■ What is being asked: All of the listing below must be repeated word for word. Pictures are the only thing to omit.
Start of Block
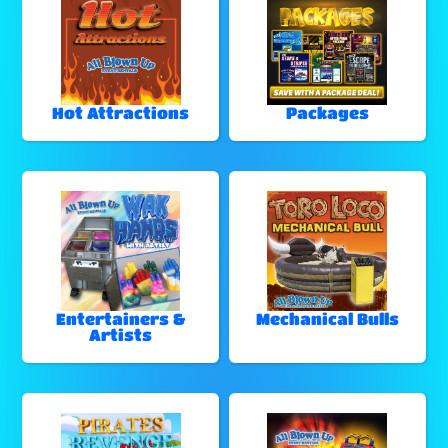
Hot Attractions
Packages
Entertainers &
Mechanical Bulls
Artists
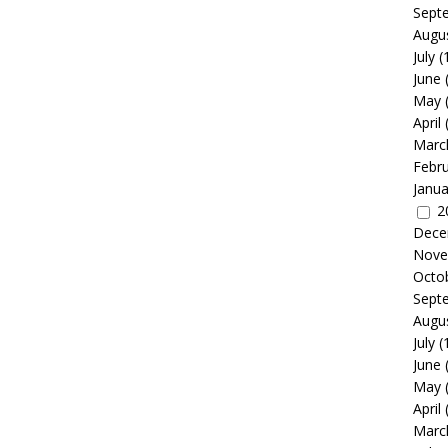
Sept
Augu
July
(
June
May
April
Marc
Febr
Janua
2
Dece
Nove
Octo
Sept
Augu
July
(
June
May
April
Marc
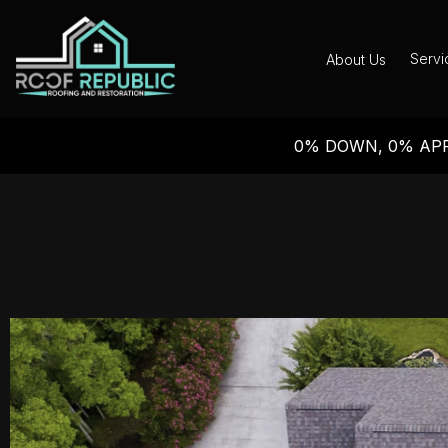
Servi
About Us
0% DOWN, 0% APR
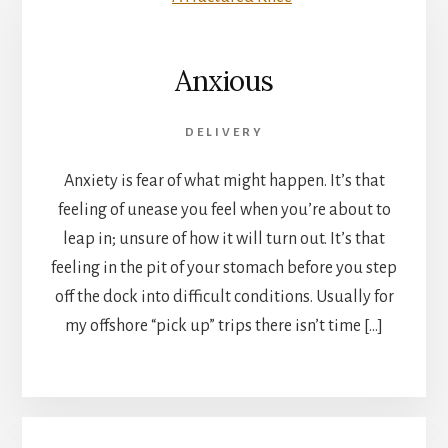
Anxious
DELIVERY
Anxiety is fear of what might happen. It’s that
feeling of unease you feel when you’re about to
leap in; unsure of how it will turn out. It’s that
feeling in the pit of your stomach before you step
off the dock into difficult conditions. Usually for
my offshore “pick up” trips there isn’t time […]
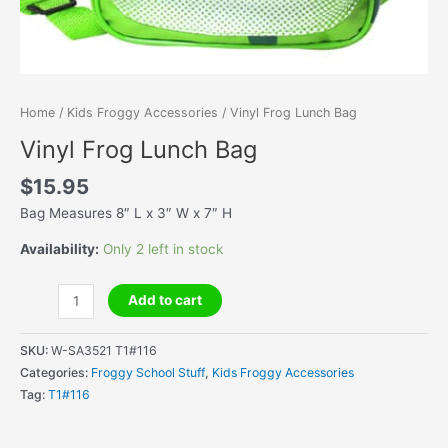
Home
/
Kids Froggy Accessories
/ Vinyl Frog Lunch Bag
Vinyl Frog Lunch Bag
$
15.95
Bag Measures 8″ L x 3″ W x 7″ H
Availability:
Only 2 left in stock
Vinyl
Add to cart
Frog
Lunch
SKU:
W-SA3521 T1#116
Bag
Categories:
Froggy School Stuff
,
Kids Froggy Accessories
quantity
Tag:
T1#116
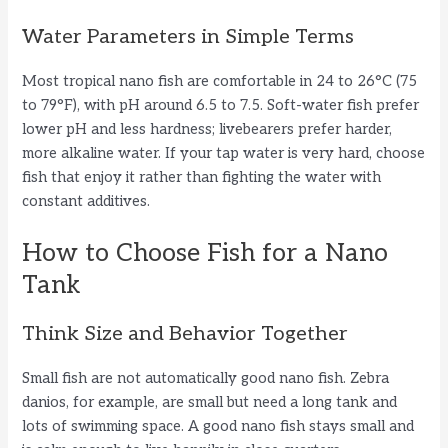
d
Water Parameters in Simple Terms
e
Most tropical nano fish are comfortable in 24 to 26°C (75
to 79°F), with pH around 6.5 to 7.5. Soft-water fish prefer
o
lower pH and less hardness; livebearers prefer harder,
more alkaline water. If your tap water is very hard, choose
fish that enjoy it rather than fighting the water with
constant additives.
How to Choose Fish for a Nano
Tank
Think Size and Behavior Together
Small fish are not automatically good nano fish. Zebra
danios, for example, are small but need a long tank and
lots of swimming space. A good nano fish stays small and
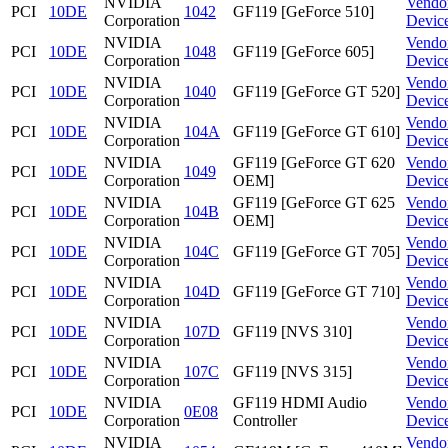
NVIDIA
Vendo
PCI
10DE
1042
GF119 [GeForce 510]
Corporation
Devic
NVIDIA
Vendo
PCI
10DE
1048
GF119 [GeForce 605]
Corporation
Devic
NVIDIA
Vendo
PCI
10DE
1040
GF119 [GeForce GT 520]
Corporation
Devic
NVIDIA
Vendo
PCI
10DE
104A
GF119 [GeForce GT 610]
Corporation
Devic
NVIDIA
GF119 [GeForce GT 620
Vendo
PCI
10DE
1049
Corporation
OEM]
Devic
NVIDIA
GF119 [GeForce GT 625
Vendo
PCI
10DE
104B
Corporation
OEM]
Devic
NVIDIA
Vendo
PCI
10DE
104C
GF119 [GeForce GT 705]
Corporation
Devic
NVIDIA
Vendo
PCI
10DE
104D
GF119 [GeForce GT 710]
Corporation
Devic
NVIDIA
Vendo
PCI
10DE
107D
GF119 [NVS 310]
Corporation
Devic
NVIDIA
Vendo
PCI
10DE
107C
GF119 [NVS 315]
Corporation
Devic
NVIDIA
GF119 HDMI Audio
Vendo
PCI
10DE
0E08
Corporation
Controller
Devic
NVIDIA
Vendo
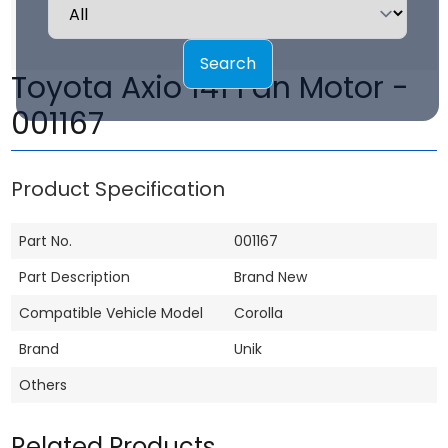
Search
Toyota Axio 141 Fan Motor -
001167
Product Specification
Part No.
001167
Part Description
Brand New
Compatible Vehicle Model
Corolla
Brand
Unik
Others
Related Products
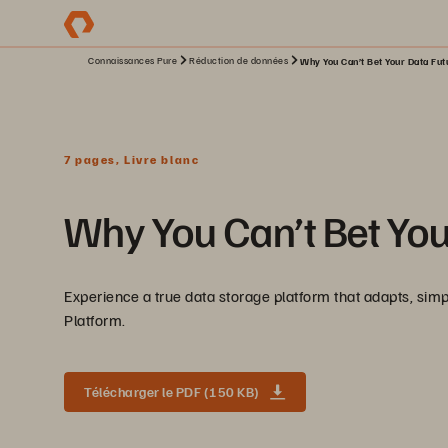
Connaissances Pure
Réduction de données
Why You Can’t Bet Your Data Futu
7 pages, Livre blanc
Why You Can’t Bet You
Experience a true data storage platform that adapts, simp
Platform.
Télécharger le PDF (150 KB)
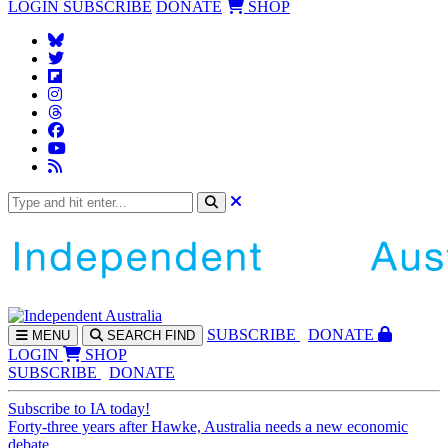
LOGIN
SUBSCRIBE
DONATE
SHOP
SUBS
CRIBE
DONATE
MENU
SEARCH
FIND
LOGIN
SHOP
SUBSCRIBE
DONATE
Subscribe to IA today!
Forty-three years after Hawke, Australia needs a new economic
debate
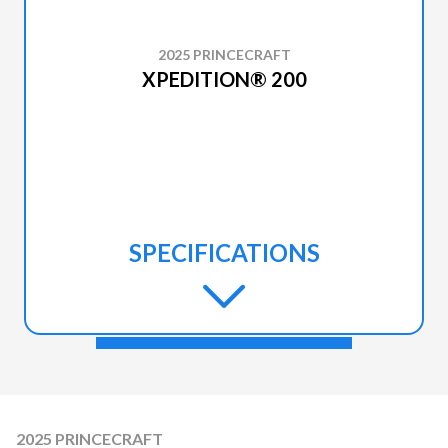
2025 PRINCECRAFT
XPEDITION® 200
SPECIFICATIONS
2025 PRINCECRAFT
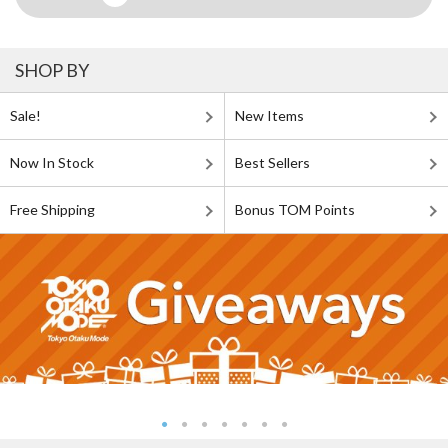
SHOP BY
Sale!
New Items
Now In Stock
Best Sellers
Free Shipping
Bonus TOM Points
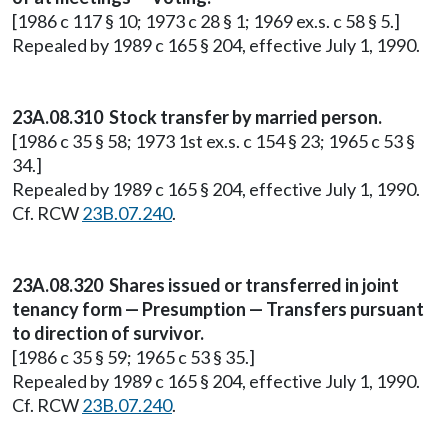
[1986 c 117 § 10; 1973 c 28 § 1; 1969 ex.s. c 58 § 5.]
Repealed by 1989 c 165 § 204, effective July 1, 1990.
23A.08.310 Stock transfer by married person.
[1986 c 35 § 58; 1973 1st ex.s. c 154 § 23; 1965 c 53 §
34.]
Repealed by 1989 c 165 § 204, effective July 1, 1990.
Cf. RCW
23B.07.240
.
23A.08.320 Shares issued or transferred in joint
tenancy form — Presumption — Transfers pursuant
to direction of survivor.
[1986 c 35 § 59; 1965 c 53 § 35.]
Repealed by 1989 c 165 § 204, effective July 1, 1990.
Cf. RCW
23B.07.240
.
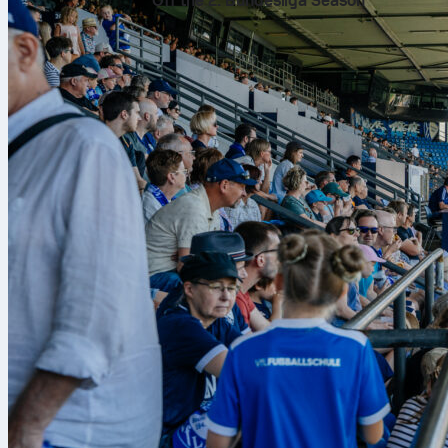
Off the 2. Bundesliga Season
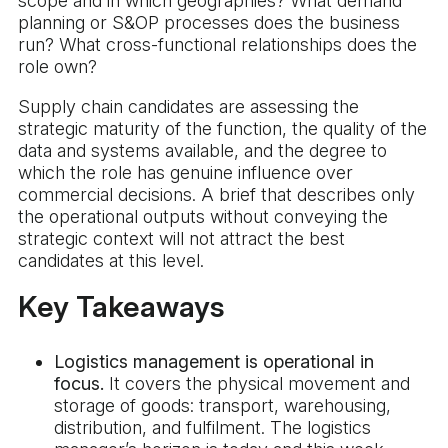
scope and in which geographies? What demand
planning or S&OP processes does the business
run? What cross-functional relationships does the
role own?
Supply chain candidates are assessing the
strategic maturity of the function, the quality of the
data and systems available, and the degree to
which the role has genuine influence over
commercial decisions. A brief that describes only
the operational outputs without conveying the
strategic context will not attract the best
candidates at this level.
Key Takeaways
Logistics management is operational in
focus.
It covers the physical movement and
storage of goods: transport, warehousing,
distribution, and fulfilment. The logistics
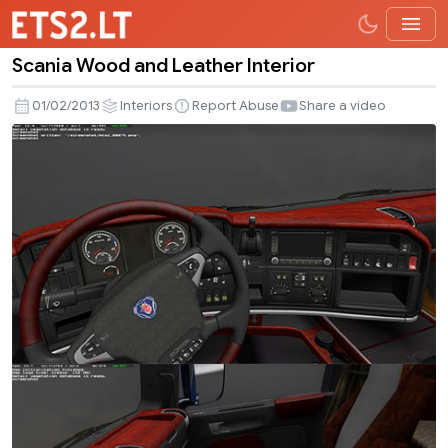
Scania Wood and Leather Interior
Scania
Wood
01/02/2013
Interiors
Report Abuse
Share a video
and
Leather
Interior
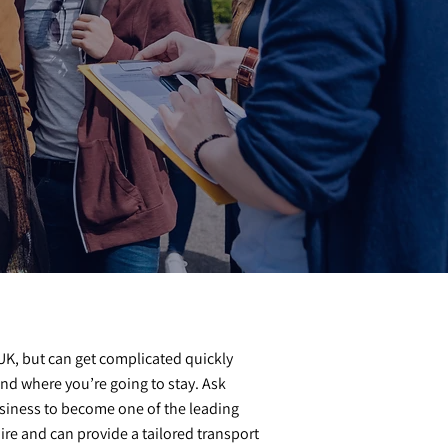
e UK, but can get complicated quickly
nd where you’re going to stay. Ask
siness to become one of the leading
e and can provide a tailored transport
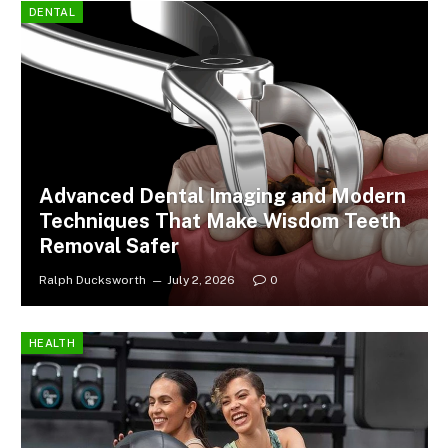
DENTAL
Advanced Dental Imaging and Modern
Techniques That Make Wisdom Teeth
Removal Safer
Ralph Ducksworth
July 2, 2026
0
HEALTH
End of Block
■ Reply to the exercise:
Hot Attractions
Packages
Entertainers &
Mechanical Bulls
Artists
Sept
Augu
July
(
June
May
April
Marc
Febr
Janua
2
Dece
Nove
Octo
Sept
Augu
July
(
June
May
April
Marc
Servi
About Us
0% DOWN, 0% APR
Anxious
DELIVERY
Anxiety is fear of what might happen. It’s that
feeling of unease you feel when you’re about to
leap in; unsure of how it will turn out. It’s that
feeling in the pit of your stomach before you step
off the dock into difficult conditions. Usually for
my offshore “pick up” trips there isn’t time […]
Home
/
Kids Froggy Accessories
/ Vinyl Frog Lunch Bag
Vinyl Frog Lunch Bag
$
15.95
Bag Measures 8″ L x 3″ W x 7″ H
Availability:
Only 2 left in stock
Vinyl
Add to cart
Frog
Lunch
SKU:
W-SA3521 T1#116
Bag
Categories:
Froggy School Stuff
,
Kids Froggy Accessories
quantity
Tag:
T1#116
d
Water Parameters in Simple Terms
e
Most tropical nano fish are comfortable in 24 to 26°C (75
to 79°F), with pH around 6.5 to 7.5. Soft-water fish prefer
o
lower pH and less hardness; livebearers prefer harder,
more alkaline water. If your tap water is very hard, choose
fish that enjoy it rather than fighting the water with
constant additives.
How to Choose Fish for a Nano
Tank
Think Size and Behavior Together
Small fish are not automatically good nano fish. Zebra
danios, for example, are small but need a long tank and
lots of swimming space. A good nano fish stays small and
NVIDIA
Vendo
PCI
10DE
1042
GF119 [GeForce 510]
Corporation
Devic
NVIDIA
Vendo
PCI
10DE
1048
GF119 [GeForce 605]
Corporation
Devic
NVIDIA
Vendo
PCI
10DE
1040
GF119 [GeForce GT 520]
Corporation
Devic
NVIDIA
Vendo
PCI
10DE
104A
GF119 [GeForce GT 610]
Corporation
Devic
NVIDIA
GF119 [GeForce GT 620
Vendo
PCI
10DE
1049
Corporation
OEM]
Devic
NVIDIA
GF119 [GeForce GT 625
Vendo
PCI
10DE
104B
Corporation
OEM]
Devic
NVIDIA
Vendo
PCI
10DE
104C
GF119 [GeForce GT 705]
Corporation
Devic
NVIDIA
Vendo
PCI
10DE
104D
GF119 [GeForce GT 710]
Corporation
Devic
NVIDIA
Vendo
PCI
10DE
107D
GF119 [NVS 310]
Corporation
Devic
NVIDIA
Vendo
PCI
10DE
107C
GF119 [NVS 315]
Corporation
Devic
NVIDIA
GF119 HDMI Audio
Vendo
PCI
10DE
0E08
Corporation
Controller
Devic
NVIDIA
Vendo
Search
Toyota Axio 141 Fan Motor -
001167
Product Specification
Part No.
001167
Part Description
Brand New
Compatible Vehicle Model
Corolla
Brand
Unik
Others
Related Products
Connaissances Pure
Réduction de données
Why You Can’t Bet Your Data Futu
7 pages, Livre blanc
Why You Can’t Bet You
Experience a true data storage platform that adapts, simp
Platform.
Télécharger le PDF (150 KB)
LOGIN
SUBSCRIBE
DONATE
SHOP
SUBS
CRIBE
DONATE
MENU
SEARCH
FIND
LOGIN
SHOP
SUBSCRIBE
DONATE
Subscribe to IA today!
Forty-three years after Hawke, Australia needs a new economic
debate
2025 PRINCECRAFT
XPEDITION® 200
SPECIFICATIONS
2025 PRINCECRAFT
SHOP BY
Sale!
New Items
Now In Stock
Best Sellers
Free Shipping
Bonus TOM Points
[1986 c 117 § 10; 1973 c 28 § 1; 1969 ex.s. c 58 § 5.]
Repealed by 1989 c 165 § 204, effective July 1, 1990.
23A.08.310 Stock transfer by married person.
[1986 c 35 § 58; 1973 1st ex.s. c 154 § 23; 1965 c 53 §
34.]
Repealed by 1989 c 165 § 204, effective July 1, 1990.
Cf. RCW
23B.07.240
.
23A.08.320 Shares issued or transferred in joint
tenancy form — Presumption — Transfers pursuant
to direction of survivor.
[1986 c 35 § 59; 1965 c 53 § 35.]
Repealed by 1989 c 165 § 204, effective July 1, 1990.
Cf. RCW
23B.07.240
.
Off the 2. Bundesliga Season
scope and in which geographies? What demand
planning or S&OP processes does the business
run? What cross-functional relationships does the
role own?
Supply chain candidates are assessing the
strategic maturity of the function, the quality of the
data and systems available, and the degree to
which the role has genuine influence over
commercial decisions. A brief that describes only
the operational outputs without conveying the
strategic context will not attract the best
candidates at this level.
Key Takeaways
Logistics management is operational in
focus.
It covers the physical movement and
storage of goods: transport, warehousing,
distribution, and fulfilment. The logistics
Scania Wood and Leather Interior
Scania
Wood
01/02/2013
Interiors
Report Abuse
Share a video
and
Leather
Interior
e UK, but can get complicated quickly
nd where you’re going to stay. Ask
siness to become one of the leading
e and can provide a tailored transport
DENTAL
Advanced Dental Imaging and Modern
Techniques That Make Wisdom Teeth
Removal Safer
Ralph Ducksworth
July 2, 2026
0
HEALTH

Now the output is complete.